2003年上半期・アッシュのベストほんやく本 |
- 日時: 2003/07/29 19:48
- 名前: アッシュ
- グリシャム「処刑室」(新潮文庫)
皆さんの投稿を拝見していると純文学系が多いのでためらいましたが、これはそんな区分など超越している作品なので、思い切って投稿いたします。
グリシャムといえばリーガルサスペンスの名手であり、スートーリー展開の速さが持ち味です。 ですが、これは他の作品とは異質で、グリシャムが新しい局面を開き、初めて書いた本格社会派小説です。グリシャムファンの人でも題名から敬遠する人がいるようですが、残念です。
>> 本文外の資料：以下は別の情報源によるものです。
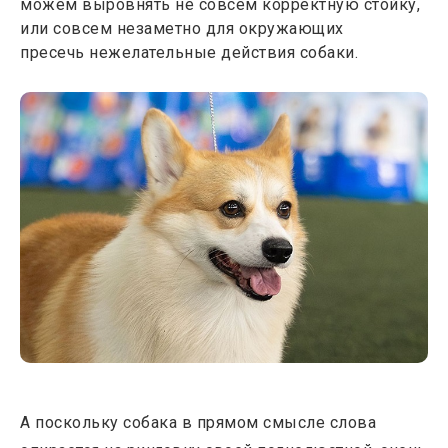
можем выровнять не совсем корректную стойку,
или совсем незаметно для окружающих
пресечь нежелательные действия собаки.
А поскольку собака в прямом смысле слова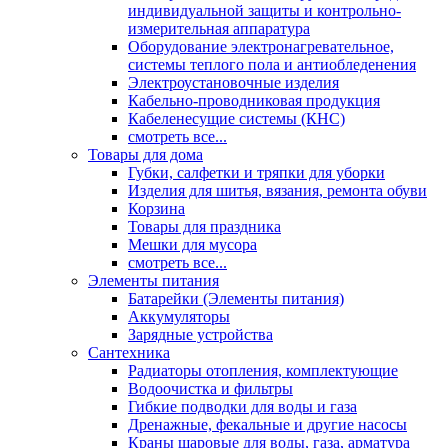
индивидуальной защиты и контрольно-
измерительная аппаратура
Оборудование электронагревательное,
системы теплого пола и антиобледенения
Электроустановочные изделия
Кабельно-проводниковая продукция
Кабеленесущие системы (КНС)
смотреть все...
Товары для дома
Губки, салфетки и тряпки для уборки
Изделия для шитья, вязания, ремонта обуви
Корзина
Товары для праздника
Мешки для мусора
смотреть все...
Элементы питания
Батарейки (Элементы питания)
Аккумуляторы
Зарядные устройства
Сантехника
Радиаторы отопления, комплектующие
Водоочистка и фильтры
Гибкие подводки для воды и газа
Дренажные, фекальные и другие насосы
Краны шаровые для воды, газа, арматура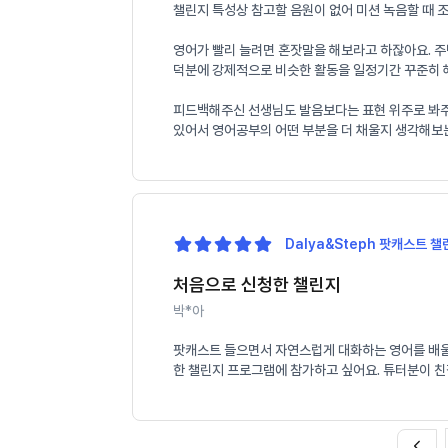
챌린지 특성상 참고할 음원이 없어 미션 녹음할 때 
영어가 빨리 늘려면 혼잣말을 해보라고 하잖아요. 주
덕분에 강제적으로 비슷한 활동을 일정기간 꾸준히 해
피드백해주신 선생님도 발음보다는 표현 위주로 봐주셔서
있어서 영어공부의 어떤 부분을 더 채울지 생각해보
Dalya&Steph 팟캐스트 챌린
처음으로 신청한 챌린지
박*아
팟캐스트 들으면서 자연스럽게 대화하는 영어를 배울 
한 챌린지 프로그램에 참가하고 싶어요. 튜터분이 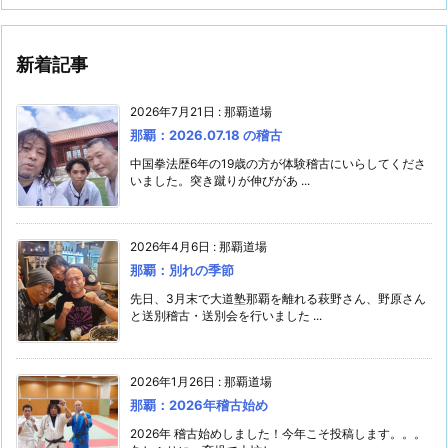
新着記事
2026年7月21日
:
那覇道場
那覇：2026.07.18 の稽古
中国拳法歴6年の19歳の方が体験稽古にいらしてくださ
いました。突き蹴りが伸びがあ ...
2026年4月6日
:
那覇道場
那覇：別れの季節
先日、3月末で大道塾那覇を離れる萩野さん、野原さん
と送別稽古・送別会を行いました ...
2026年1月26日
:
那覇道場
那覇：2026年稽古始め
2026年 稽古始めしました！今年こそ投稿します。。。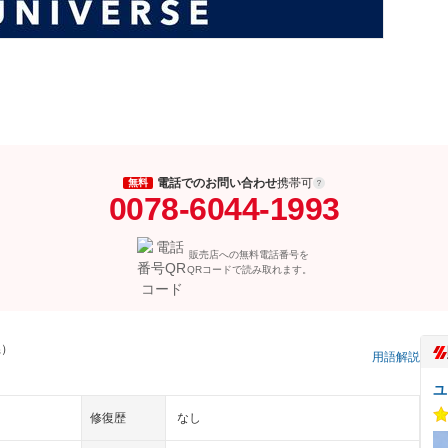
電話でのお問い合わせ
携帯可
無料
0078-6044-1993
販売店への無料電話番号を
QRコードで読み取れます。
県）
用語解説
ユ
修復歴
なし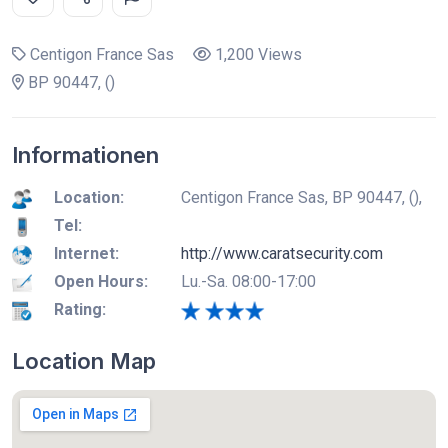
Centigon France Sas
1,200 Views
BP 90447, ()
Informationen
Location:
Centigon France Sas, BP 90447, (),
Tel:
Internet:
http://www.caratsecurity.com
Open Hours:
Lu.-Sa. 08:00-17:00
Rating:
Location Map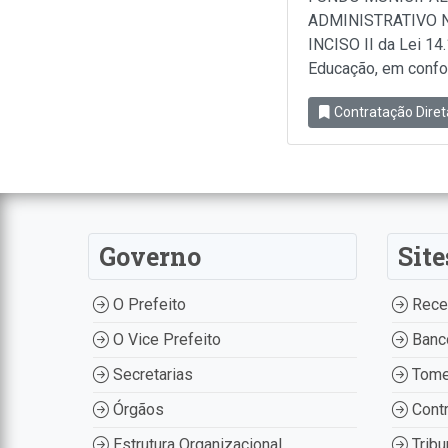
ADMINISTRATIVO N
INCISO II da Lei 14
Educação, em conform
Contratação Diret
Governo
Site
O Prefeito
Recei
O Vice Prefeito
Banco
Secretarias
Tome
Órgãos
Contr
Estrutura Organizacional
Tribu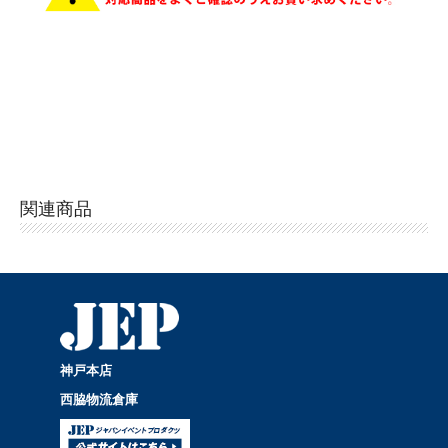
関連商品
神戸本店
西脇物流倉庫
この本は死刑制度を扱いながら、アメリカ南部の重厚な歴史を背景にしていて、それだけでも圧倒されました。圧倒されてしばらく立ち上がれなかったほどです。アメリカの批評家でこの小説を高く評価する人が多いのも無理ありません。わたしがこれまで不覚にも泣かされた小説は決して多くありませんが、これはその記念すべき1冊です。
また、アメリカといえばニューヨークか西海岸しか思い浮かばない日本人にとっては、もうひとつの見えなかったアメリカを見せてくれる小説でもあります。グリシャムはストーリーテリングの名手ですから、その才能も十分に発揮されていて、わたしは上下2冊をノンストップで一気に読み切りました。